レース内容も正々堂々、真っ向勝負で勝ったもので、出し抜けなど姑息な手段を使わず正攻法で誇り高く堂々としたものであることから、実力のある魅力的な悪役(ヒール)であったと言えよう。

そしてもう一頭、悪役(ヒール)扱いされた馬がいた。
逃げ馬、キョウエイボーガン。
ミホノブルボンの3冠を阻止したのはライスシャワー。
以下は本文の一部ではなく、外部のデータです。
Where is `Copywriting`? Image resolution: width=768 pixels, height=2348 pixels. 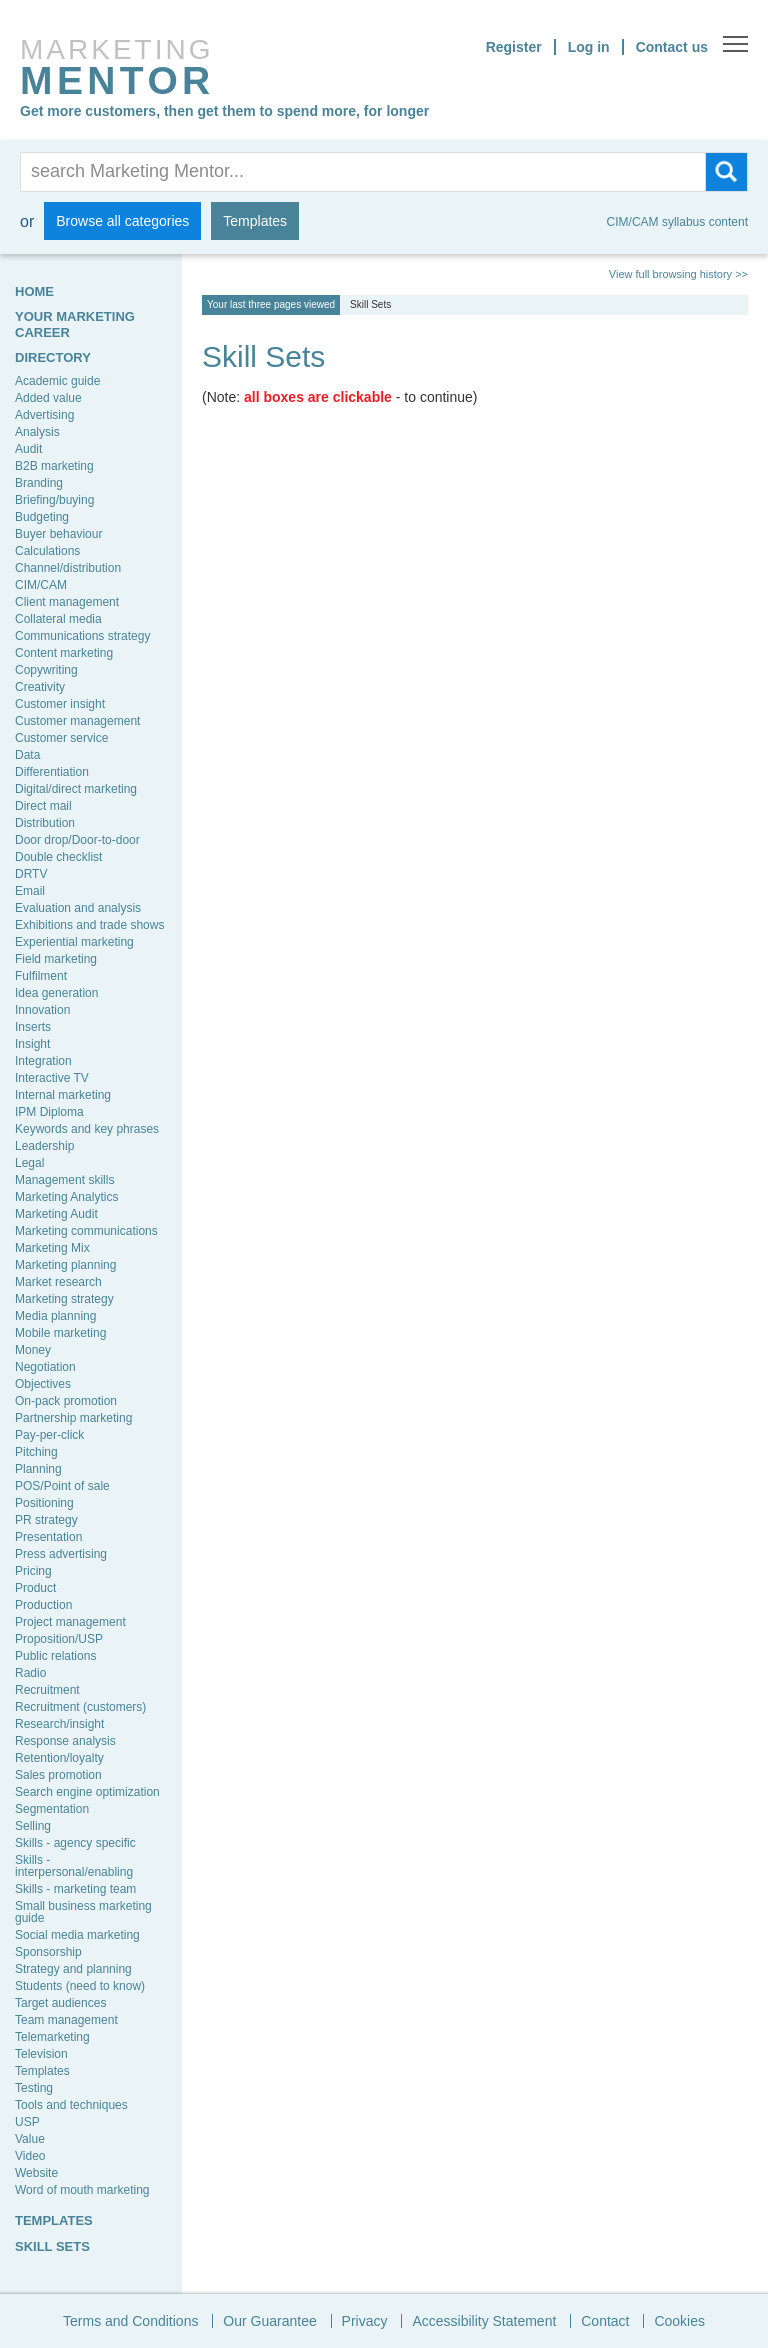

だが、邪魔をしたのはキョウエイボーガン。
16着で惨敗という結果もあり競馬ファンやマスコミに散々なバッシングを受ける事となった。
ライスシャワーの悪役(ヒール)扱いにはダークヒーロー的な側面もあったが、キョウエイボーガンにはそんなものも無く、ただただ理不尽なバッシングでしかなかったヒトカスめ…

だが、悪役はいても、悪者はいない。キョウエイボーガンとて懸命に走ったのだ。

後にキョウエイボーガンは「廃用寸前でファンの主婦に助けられた馬」として有名になり、2016年には飼い主の高齢化から本レース10着のグラールストーン(2011年他界)等の保護活動を起点とするNPO「引退馬協会」のフォスターホースとしても支援されることに。
2021年8月にレガシーワールド(同世代ながら去勢のせいでクラシック競走に参加できず)が他界したことで92年クラシック世代重賞馬最後の生き残りとなったが、2022年1月1日に息を引き取ったことが報じられた。享年32歳(満年齢。馬齢は1月1日に加算されるため33歳)。これで92年クラシック世代は全員この世を去った。
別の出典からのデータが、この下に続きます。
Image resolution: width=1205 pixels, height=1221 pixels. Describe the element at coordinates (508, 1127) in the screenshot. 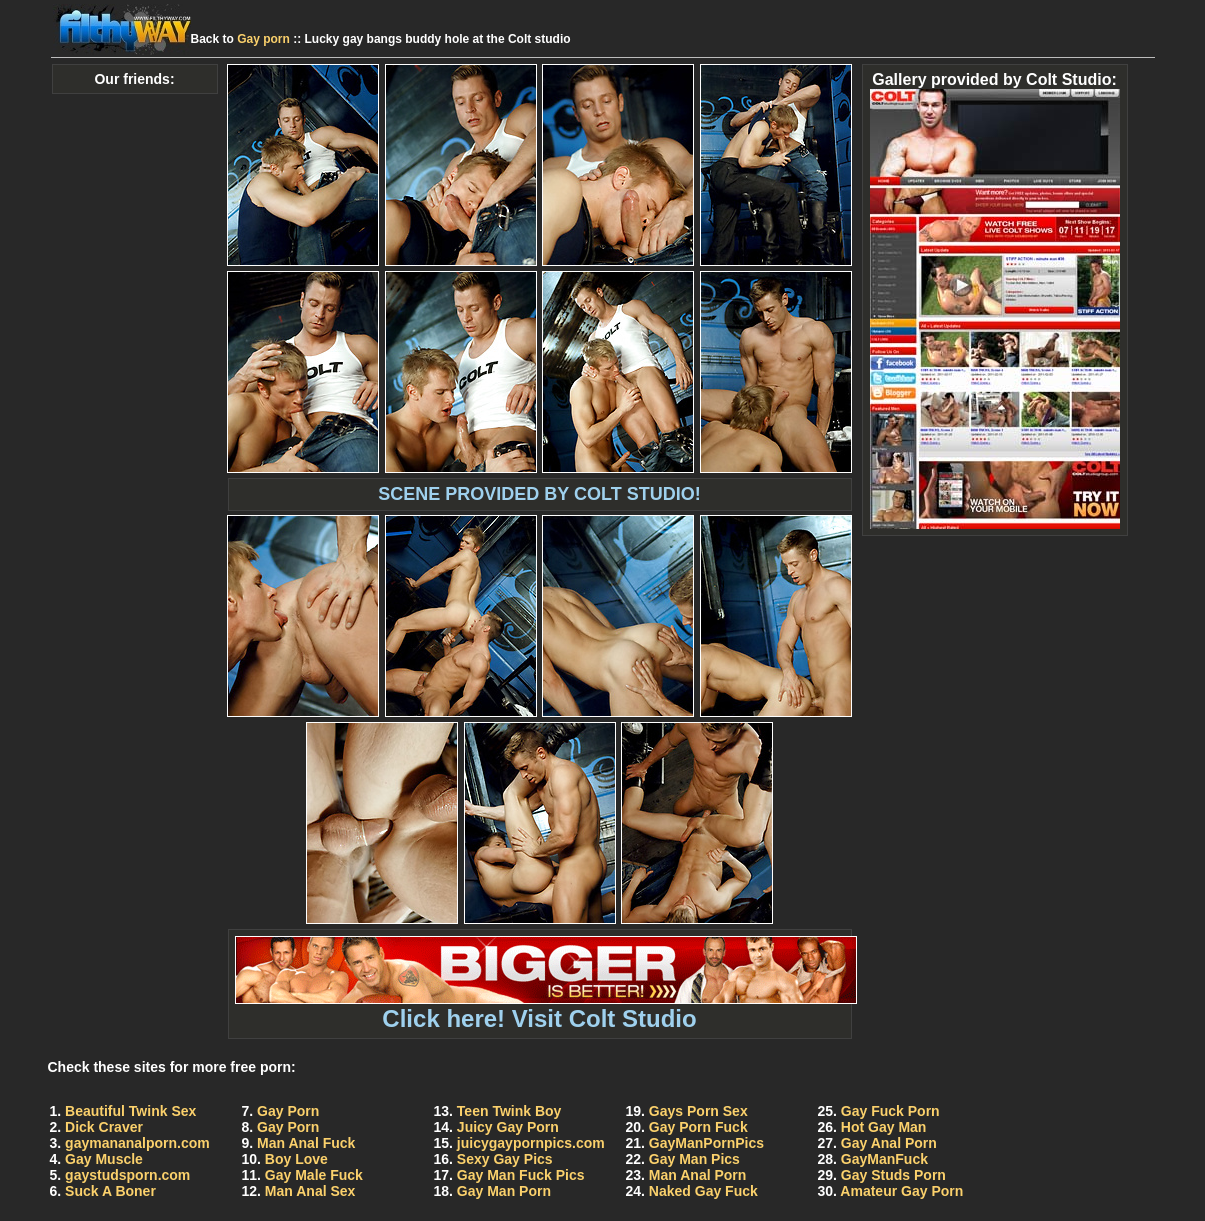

馬生というレースでは、キョウエイボーガンが一番長く逃げきったようだ。

ちなみに、漫画家のやまさき拓味氏は『優駿たちの蹄跡』でミホノブルボン・ライスシャワー・マチカネタンホイザ・グラールストーン、『令和 優駿たちの蹄跡』でキョウエイボーガンと本レース参戦馬を題材にした短編を描いており、
特にグラールストーンやその半兄ナイスネイチャを取材した縁からか、彼らやキョウエイボーガンの引退後を支える「引退馬協会」の理事の一人に名を連ねている。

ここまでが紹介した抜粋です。